Dann lag er neben ihr, den Kopf auf den Arm gestützt und sah sie an mit Augen ohne Irdischkeit. Mann, wo sind deine Augen? hätte sie rufen mögen. Und sie wußte doch, wo; wußte auch, daß man die Mondsüchtigen durch Zuruf gefährdet.
In einer andern Nacht hatte er sein Werk nicht fördern können, kauerte stundenlang auf dem Bettrand und stierte voll Selbsthaß in die Flamme der Lampe. Gertrud fühlte, wie er gegen sich wütete und mit Wollust seine Zweifel nährte. Sie war nicht fähig, zu sprechen.

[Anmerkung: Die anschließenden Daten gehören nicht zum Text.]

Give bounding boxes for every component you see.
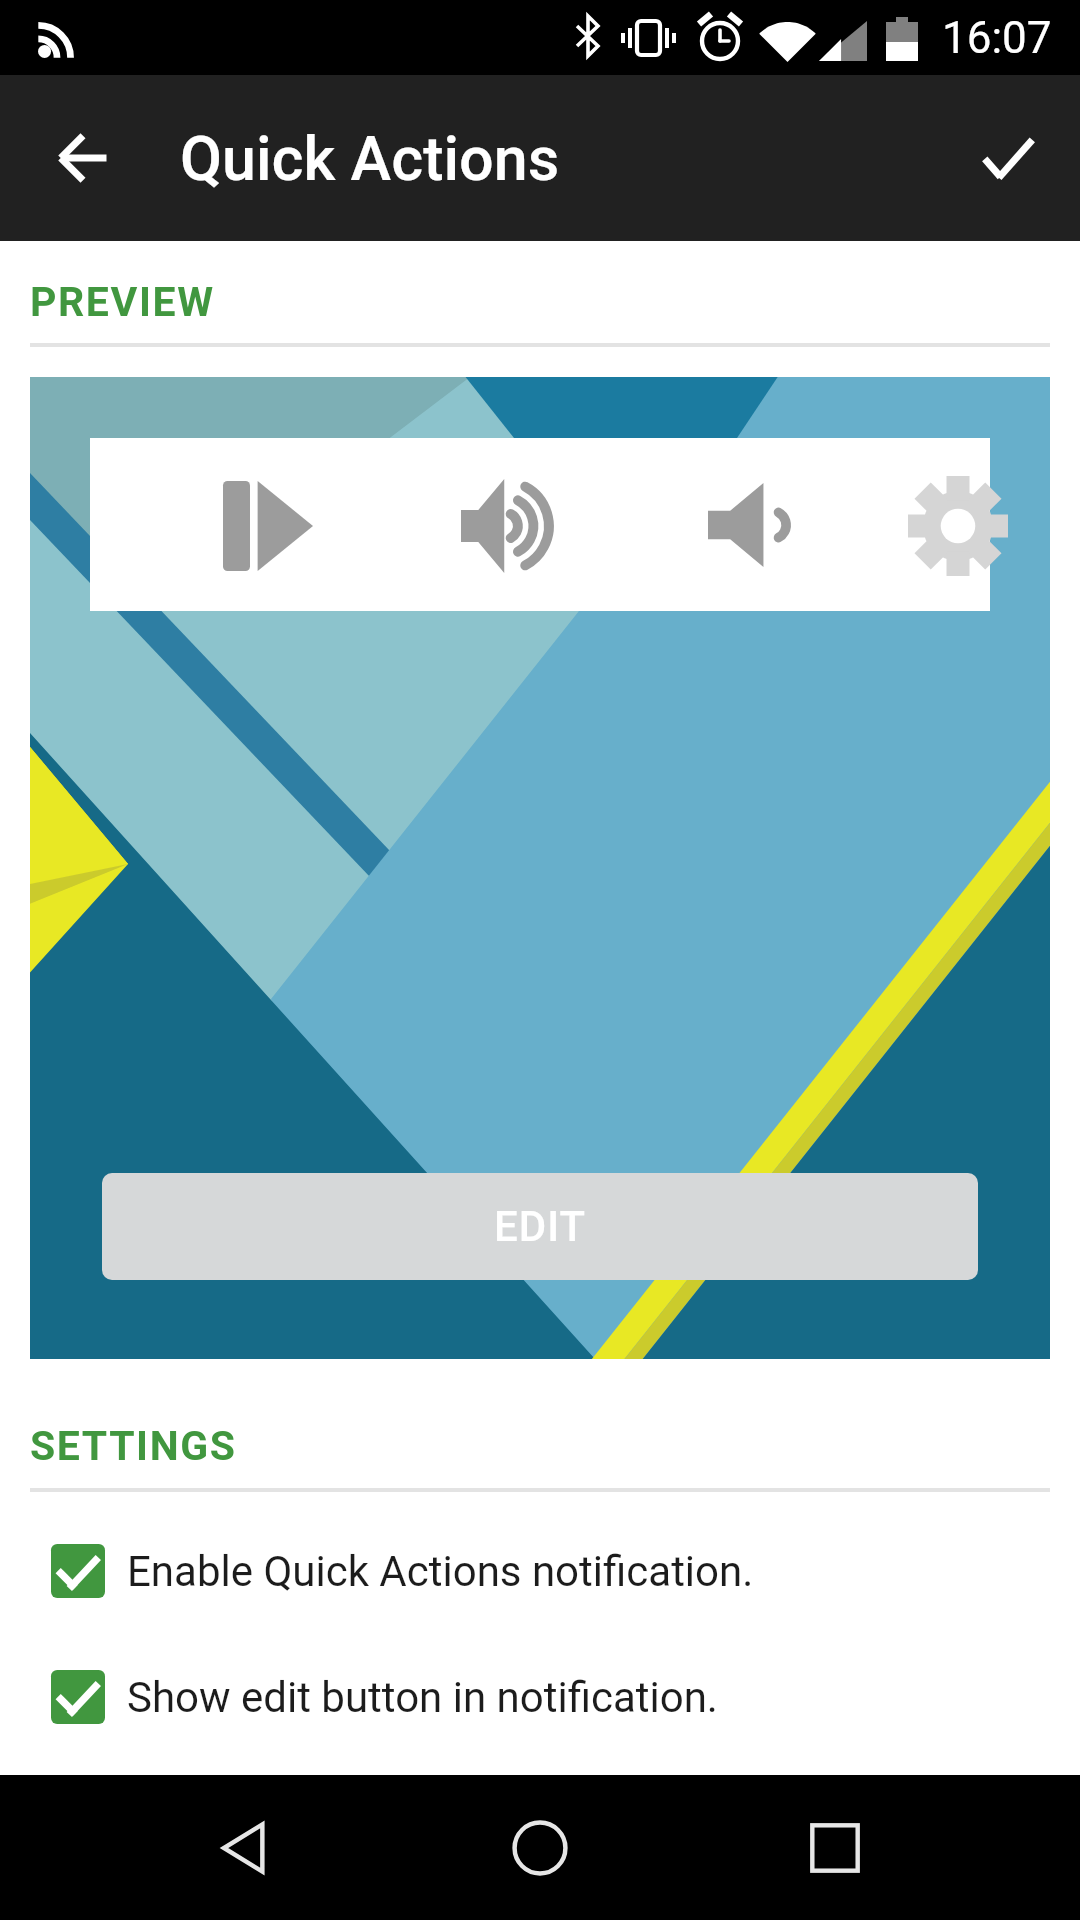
button[interactable]: Enable Quick Actions notification.: [0, 1512, 1080, 1630]
button[interactable]: Navigate up: [18, 93, 148, 223]
button[interactable]: [90, 438, 990, 611]
staticText: PREVIEW: [30, 278, 215, 326]
staticText: 16:07: [942, 12, 1052, 64]
staticText: EDIT: [494, 1202, 586, 1251]
staticText: Show edit button in notification.: [127, 1673, 718, 1722]
button[interactable]: Recent apps: [745, 1775, 925, 1920]
staticText: Enable Quick Actions notification.: [127, 1547, 754, 1596]
button[interactable]: EDIT: [102, 1173, 978, 1280]
button[interactable]: Show edit button in notification.: [0, 1638, 1080, 1756]
staticText: Quick Actions: [180, 123, 560, 194]
button[interactable]: Back: [155, 1775, 335, 1920]
staticText: SETTINGS: [30, 1422, 237, 1470]
button[interactable]: Home: [450, 1775, 630, 1920]
button[interactable]: Done: [943, 93, 1073, 223]
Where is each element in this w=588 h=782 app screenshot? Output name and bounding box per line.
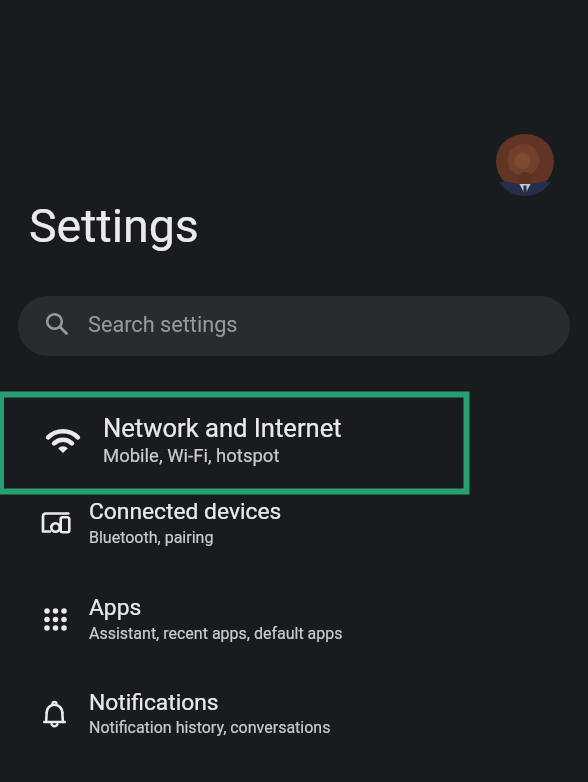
staticText: Notifications [89, 689, 219, 716]
button[interactable]: Network and Internet [4, 398, 466, 491]
button[interactable] [494, 134, 556, 196]
staticText: Apps [89, 594, 142, 621]
button[interactable]: Connected devices [0, 486, 588, 570]
button[interactable]: Notifications [0, 678, 588, 774]
button[interactable]: Search settings [18, 296, 570, 356]
staticText: Bluetooth, pairing [89, 528, 214, 547]
staticText: Connected devices [89, 498, 282, 525]
staticText: Mobile, Wi-Fi, hotspot [103, 445, 280, 467]
button[interactable]: Apps [0, 582, 588, 678]
staticText: Network and Internet [103, 413, 342, 443]
staticText: Assistant, recent apps, default apps [89, 624, 343, 643]
staticText: Settings [29, 199, 199, 253]
staticText: Notification history, conversations [89, 718, 331, 737]
staticText: Search settings [88, 312, 238, 337]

Ein Verleger hatte ihm eine Arbeit zurückgeschickt und ihn mit platten Höflichkeiten vertröstet. Da redete er wegwerfend von seinem Talent, hoffnungslos von seinen Aussichten und bitter von der Welt, die ihn zu einem Leben in beständiger Dunkelheit verdammen werde.
Sie konnte ihn nur anschauen; nur anschauen.
Ihm war aber des Anschauens zu viel. Ein frisches, kräftiges Wort hätte ihm besser gedient, so glaubte er.
Sie maß die Arbeit nicht am Lohn, Entbehrung nicht an der Hoffnung; sie maß auch Daniels Liebe nicht an seinen Liebesbeweisen, weder an zärtlichen Äußerungen noch an Umarmungen. Sie wartete auf ihn mit großer Geduld. Mit der Zeit machte ihn diese Geduld verdrießlich. »Etwas mehr Rührigkeit stünde dir nicht übel an,« sagte er einmal und wies ihre schüchtern bittende Gebärde zurück.
Er sah sich nun umfriedet, er hatte ein Heim, er hatte einen Menschen, der für ihn sorgte, sein Essen bereitete, seine Wäsche wusch, sein Leben treulich regelte, und er hätte dafür dankbar sein müssen. Er war es auch, er war dankbar, aber er konnte es nicht zeigen; er war es, wenn er allein war, doch in Gertruds Nähe verwandelte sich der Dank in Trotz. War er fern von ihr, so freute er sich auf die Rückkehr und malte sich ihre Freude aus. War er bei ihr, so übte er stille Kritik und wollte alles an ihr anders haben.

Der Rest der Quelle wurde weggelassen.